(Records from a dataset)
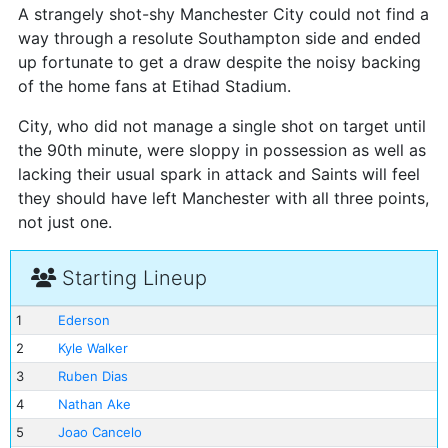
A strangely shot-shy Manchester City could not find a
way through a resolute Southampton side and ended
up fortunate to get a draw despite the noisy backing
of the home fans at Etihad Stadium.
City, who did not manage a single shot on target until
the 90th minute, were sloppy in possession as well as
lacking their usual spark in attack and Saints will feel
they should have left Manchester with all three points,
not just one.
Starting Lineup
1
Ederson
2
Kyle Walker
3
Ruben Dias
4
Nathan Ake
5
Joao Cancelo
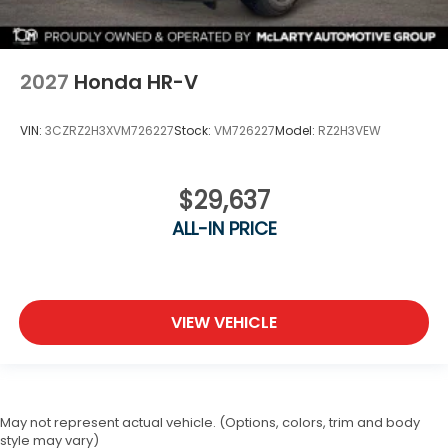
2027
Honda HR-V
VIN:
3CZRZ2H3XVM726227
Stock:
VM726227
Model:
RZ2H3VEW
$29,637
ALL-IN PRICE
VIEW VEHICLE
May not represent actual vehicle. (Options, colors, trim and body
style may vary)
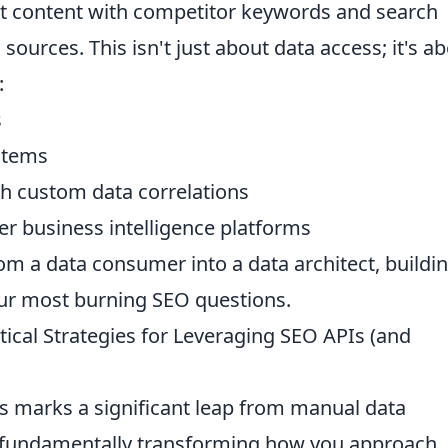
nt content with competitor keywords and search
sources. This isn't just about data access; it's a
:
s
stems
h custom data correlations
er business intelligence platforms
om a data consumer into a data architect, buildi
our most burning SEO questions.
ical Strategies for Leveraging SEO APIs (and
 marks a significant leap from manual data
s, fundamentally transforming how you approach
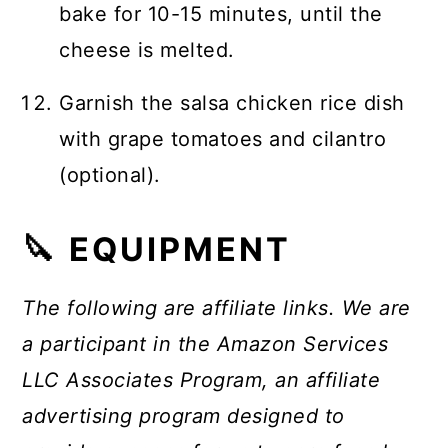
bake for 10-15 minutes, until the
cheese is melted.
Garnish the salsa chicken rice dish
with grape tomatoes and cilantro
(optional).
🔪 EQUIPMENT
The following are affiliate links. We are
a participant in the Amazon Services
LLC Associates Program, an affiliate
advertising program designed to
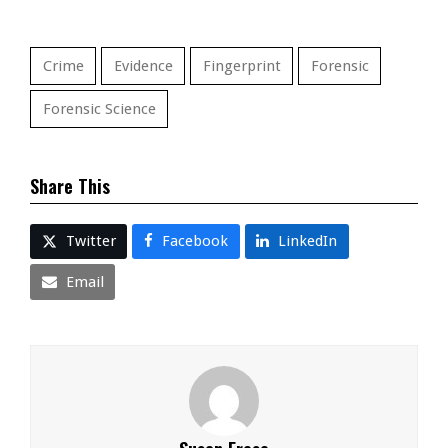
Crime
Evidence
Fingerprint
Forensic
Forensic Science
Share This
Twitter
Facebook
LinkedIn
Email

• **EXERCISE OBJECTIVE**
Copy only this, please: the line with "of the home fans at Etihad Stadium." and every line after it through the end of the data, with no pictures.

• **RESULT**
of the home fans at Etihad Stadium.
City, who did not manage a single shot on target until
the 90th minute, were sloppy in possession as well as
lacking their usual spark in attack and Saints will feel
they should have left Manchester with all three points,
not just one.
Starting Lineup
1
Ederson
2
Kyle Walker
3
Ruben Dias
4
Nathan Ake
5
Joao Cancelo
2027
Honda HR-V
VIN:
3CZRZ2H3XVM726227
Stock:
VM726227
Model:
RZ2H3VEW
$29,637
ALL-IN PRICE
VIEW VEHICLE
May not represent actual vehicle. (Options, colors, trim and body
style may vary)
nt content with competitor keywords and search
sources. This isn't just about data access; it's a
:
s
stems
h custom data correlations
er business intelligence platforms
om a data consumer into a data architect, buildi
our most burning SEO questions.
ical Strategies for Leveraging SEO APIs (and
 marks a significant leap from manual data
s, fundamentally transforming how you approach
bake for 10-15 minutes, until the
cheese is melted.
Garnish the salsa chicken rice dish
with grape tomatoes and cilantro
(optional).
🔪 EQUIPMENT
The following are affiliate links. We are
a participant in the Amazon Services
LLC Associates Program, an affiliate
advertising program designed to
Crime
Evidence
Fingerprint
Forensic
Forensic Science
Share This
Twitter
Facebook
LinkedIn
Email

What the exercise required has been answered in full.